TASK STATEMENT: Go over the data below and say how many lines hold the word "Account". Only the number is needed.

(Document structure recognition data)
BEGIN

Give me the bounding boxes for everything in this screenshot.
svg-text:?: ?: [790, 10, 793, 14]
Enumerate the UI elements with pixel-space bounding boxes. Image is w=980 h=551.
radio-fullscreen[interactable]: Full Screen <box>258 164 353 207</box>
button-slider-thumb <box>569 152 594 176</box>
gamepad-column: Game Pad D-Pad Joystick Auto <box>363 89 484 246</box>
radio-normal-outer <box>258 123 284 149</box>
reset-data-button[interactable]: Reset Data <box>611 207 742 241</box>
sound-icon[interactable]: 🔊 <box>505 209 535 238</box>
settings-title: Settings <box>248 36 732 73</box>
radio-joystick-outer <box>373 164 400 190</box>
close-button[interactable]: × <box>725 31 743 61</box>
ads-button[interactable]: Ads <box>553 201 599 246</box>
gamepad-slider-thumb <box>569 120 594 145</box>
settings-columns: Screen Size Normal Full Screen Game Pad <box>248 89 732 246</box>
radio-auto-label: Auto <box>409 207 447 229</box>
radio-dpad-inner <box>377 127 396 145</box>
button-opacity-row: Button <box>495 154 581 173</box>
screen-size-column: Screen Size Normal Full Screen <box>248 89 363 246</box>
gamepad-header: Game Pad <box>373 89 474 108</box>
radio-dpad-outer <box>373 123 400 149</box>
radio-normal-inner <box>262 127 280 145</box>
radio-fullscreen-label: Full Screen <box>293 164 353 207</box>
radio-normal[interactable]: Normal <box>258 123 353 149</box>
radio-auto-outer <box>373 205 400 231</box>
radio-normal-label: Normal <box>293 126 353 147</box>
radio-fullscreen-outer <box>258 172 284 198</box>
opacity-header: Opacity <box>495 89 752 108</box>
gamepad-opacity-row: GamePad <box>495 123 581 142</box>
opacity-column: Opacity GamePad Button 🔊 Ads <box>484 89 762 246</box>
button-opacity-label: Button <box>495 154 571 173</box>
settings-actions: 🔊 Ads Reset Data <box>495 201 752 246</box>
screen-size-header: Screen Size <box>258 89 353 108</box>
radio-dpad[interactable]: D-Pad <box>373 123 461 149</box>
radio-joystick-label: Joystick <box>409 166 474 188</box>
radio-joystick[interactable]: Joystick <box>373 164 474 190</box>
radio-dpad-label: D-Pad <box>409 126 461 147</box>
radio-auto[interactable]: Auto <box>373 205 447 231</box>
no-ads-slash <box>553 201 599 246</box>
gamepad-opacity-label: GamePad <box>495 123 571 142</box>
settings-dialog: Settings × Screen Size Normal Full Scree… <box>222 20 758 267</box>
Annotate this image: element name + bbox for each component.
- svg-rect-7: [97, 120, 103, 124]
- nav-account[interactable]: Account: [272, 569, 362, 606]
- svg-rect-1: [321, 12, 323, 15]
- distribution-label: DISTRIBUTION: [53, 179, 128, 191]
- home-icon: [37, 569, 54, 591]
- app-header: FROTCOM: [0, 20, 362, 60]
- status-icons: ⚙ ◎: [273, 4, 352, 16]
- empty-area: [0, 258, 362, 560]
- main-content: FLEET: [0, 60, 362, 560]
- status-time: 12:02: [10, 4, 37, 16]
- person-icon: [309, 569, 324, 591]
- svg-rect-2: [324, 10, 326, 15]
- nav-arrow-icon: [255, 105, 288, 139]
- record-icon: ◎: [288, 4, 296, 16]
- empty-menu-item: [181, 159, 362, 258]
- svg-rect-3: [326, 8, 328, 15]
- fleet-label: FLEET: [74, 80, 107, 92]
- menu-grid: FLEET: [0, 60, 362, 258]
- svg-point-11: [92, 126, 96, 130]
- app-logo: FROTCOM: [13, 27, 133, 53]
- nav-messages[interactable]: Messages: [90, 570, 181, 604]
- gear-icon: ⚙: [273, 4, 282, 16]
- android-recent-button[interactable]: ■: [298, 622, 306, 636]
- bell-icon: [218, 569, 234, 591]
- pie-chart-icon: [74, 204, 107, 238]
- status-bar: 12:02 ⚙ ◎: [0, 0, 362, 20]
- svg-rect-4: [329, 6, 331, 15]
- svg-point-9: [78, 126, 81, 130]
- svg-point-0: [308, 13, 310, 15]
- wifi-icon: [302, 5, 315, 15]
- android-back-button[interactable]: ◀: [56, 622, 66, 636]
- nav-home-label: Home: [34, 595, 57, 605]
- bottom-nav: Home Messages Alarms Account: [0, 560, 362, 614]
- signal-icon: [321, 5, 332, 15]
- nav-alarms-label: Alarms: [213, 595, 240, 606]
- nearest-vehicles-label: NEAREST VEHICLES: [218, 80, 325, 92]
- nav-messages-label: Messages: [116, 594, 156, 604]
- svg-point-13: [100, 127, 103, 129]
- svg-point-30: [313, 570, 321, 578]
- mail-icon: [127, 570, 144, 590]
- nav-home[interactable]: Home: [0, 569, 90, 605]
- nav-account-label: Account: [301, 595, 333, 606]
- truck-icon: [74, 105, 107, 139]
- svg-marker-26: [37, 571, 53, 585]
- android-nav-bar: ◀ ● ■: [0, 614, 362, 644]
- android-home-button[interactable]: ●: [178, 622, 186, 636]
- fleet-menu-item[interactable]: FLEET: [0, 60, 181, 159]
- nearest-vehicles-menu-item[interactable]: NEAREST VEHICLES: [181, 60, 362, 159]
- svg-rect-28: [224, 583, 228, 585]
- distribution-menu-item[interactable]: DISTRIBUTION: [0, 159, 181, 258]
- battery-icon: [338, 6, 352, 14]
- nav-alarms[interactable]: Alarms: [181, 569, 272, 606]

END

WRITTEN SOLUTION: 3